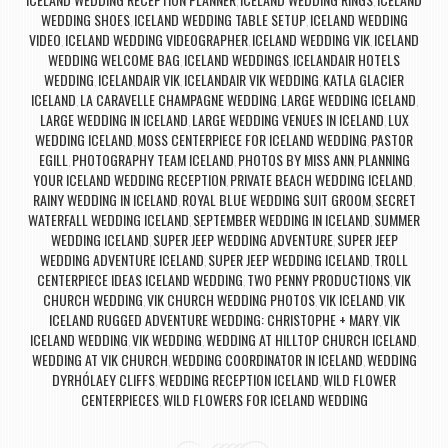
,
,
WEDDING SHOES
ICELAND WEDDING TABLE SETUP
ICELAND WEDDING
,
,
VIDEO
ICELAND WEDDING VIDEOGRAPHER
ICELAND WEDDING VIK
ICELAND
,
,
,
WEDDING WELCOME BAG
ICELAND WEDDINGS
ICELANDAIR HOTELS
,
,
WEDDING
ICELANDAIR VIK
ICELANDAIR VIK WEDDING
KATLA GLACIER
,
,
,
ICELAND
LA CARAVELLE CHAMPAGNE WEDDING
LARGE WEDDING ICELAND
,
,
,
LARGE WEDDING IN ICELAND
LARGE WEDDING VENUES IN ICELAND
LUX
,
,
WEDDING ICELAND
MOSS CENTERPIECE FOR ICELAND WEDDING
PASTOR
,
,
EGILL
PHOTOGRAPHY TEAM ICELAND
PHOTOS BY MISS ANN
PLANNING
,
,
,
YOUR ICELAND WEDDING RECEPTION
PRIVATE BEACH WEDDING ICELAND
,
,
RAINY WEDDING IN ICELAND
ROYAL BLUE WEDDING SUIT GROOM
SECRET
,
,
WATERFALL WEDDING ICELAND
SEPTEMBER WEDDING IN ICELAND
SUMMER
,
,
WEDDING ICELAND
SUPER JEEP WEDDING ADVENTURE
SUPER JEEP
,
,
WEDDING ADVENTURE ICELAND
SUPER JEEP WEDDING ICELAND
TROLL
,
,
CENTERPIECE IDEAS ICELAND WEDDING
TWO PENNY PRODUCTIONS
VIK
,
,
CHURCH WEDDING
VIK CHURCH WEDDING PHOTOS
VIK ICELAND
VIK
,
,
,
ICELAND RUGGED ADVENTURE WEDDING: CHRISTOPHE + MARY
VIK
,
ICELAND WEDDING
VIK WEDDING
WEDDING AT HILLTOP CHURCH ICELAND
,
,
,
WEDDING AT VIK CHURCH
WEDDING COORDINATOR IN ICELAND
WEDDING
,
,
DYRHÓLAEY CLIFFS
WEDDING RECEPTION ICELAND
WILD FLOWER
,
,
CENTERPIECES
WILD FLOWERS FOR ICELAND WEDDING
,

═══

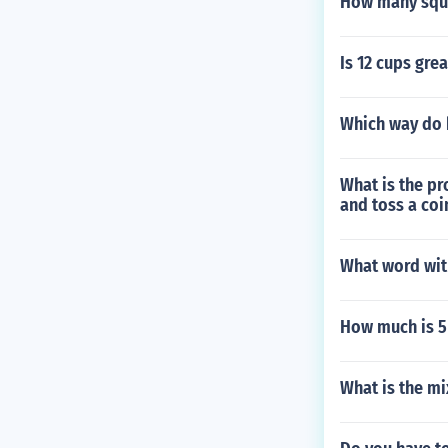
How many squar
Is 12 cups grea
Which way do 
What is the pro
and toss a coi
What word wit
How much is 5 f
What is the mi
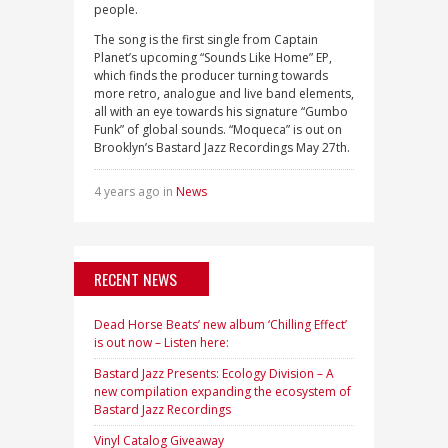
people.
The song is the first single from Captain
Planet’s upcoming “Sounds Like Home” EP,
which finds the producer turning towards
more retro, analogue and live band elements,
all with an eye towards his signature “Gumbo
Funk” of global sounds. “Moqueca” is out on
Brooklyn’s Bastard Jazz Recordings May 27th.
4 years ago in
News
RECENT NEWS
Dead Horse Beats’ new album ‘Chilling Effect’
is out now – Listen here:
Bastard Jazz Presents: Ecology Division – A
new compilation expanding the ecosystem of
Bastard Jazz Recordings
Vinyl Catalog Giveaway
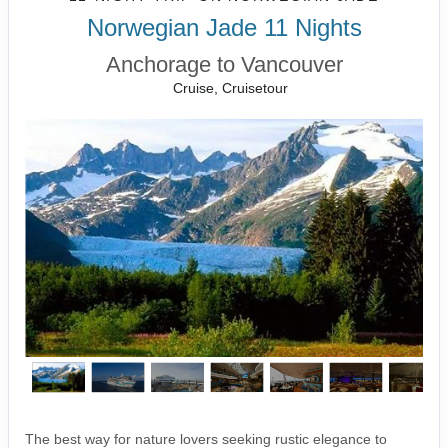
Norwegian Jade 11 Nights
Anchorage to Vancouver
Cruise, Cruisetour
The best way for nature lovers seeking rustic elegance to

═══

■ Activity: What is needed is an exact copy of the lines above, from the one holding "Is 12 cups grea" down to the one holding "of global sounds.", with those two included and the pictures left out.

■ Finished task:
Is 12 cups grea
Which way do 
What is the pro
and toss a coi
What word wit
How much is 5 f
What is the mi
people.
The song is the first single from Captain
Planet’s upcoming “Sounds Like Home” EP,
which finds the producer turning towards
more retro, analogue and live band elements,
all with an eye towards his signature “Gumbo
Funk” of global sounds. “Moqueca” is out on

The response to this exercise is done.